#### Exercise inputs
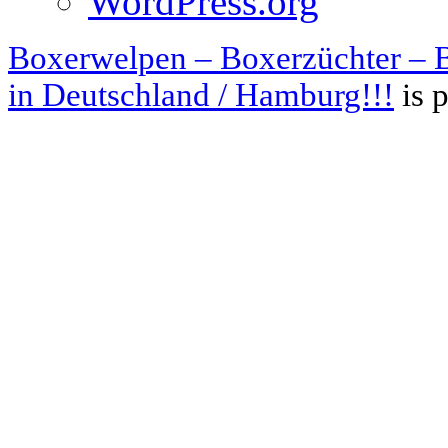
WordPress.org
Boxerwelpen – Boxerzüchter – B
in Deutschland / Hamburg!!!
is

...

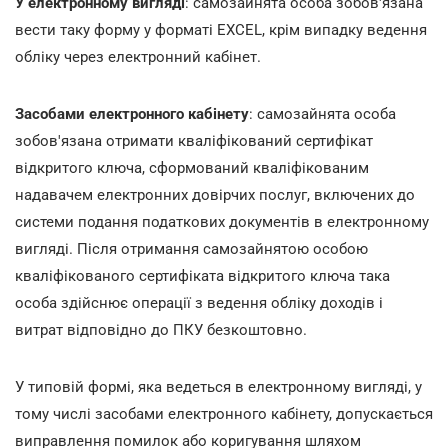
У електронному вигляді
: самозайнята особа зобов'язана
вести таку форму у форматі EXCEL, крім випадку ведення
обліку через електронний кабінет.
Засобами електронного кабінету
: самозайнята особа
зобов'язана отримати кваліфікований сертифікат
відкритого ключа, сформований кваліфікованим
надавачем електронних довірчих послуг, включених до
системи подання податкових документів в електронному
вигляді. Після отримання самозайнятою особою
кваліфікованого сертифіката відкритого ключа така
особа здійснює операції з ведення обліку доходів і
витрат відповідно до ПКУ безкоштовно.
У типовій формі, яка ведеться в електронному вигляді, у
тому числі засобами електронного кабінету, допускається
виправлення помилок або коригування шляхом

#### Goal of the exercise
Write down exactly the span of lines above from the one containing "самозайнята особа зобов'язана" to the one containing "У типовій формі, яка", both ends included.

#### Solved problem
: самозайнята особа зобов'язана
вести таку форму у форматі EXCEL, крім випадку ведення
обліку через електронний кабінет.
Засобами електронного кабінету
: самозайнята особа
зобов'язана отримати кваліфікований сертифікат
відкритого ключа, сформований кваліфікованим
надавачем електронних довірчих послуг, включених до
системи подання податкових документів в електронному
вигляді. Після отримання самозайнятою особою
кваліфікованого сертифіката відкритого ключа така
особа здійснює операції з ведення обліку доходів і
витрат відповідно до ПКУ безкоштовно.
У типовій формі, яка ведеться в електронному вигляді, у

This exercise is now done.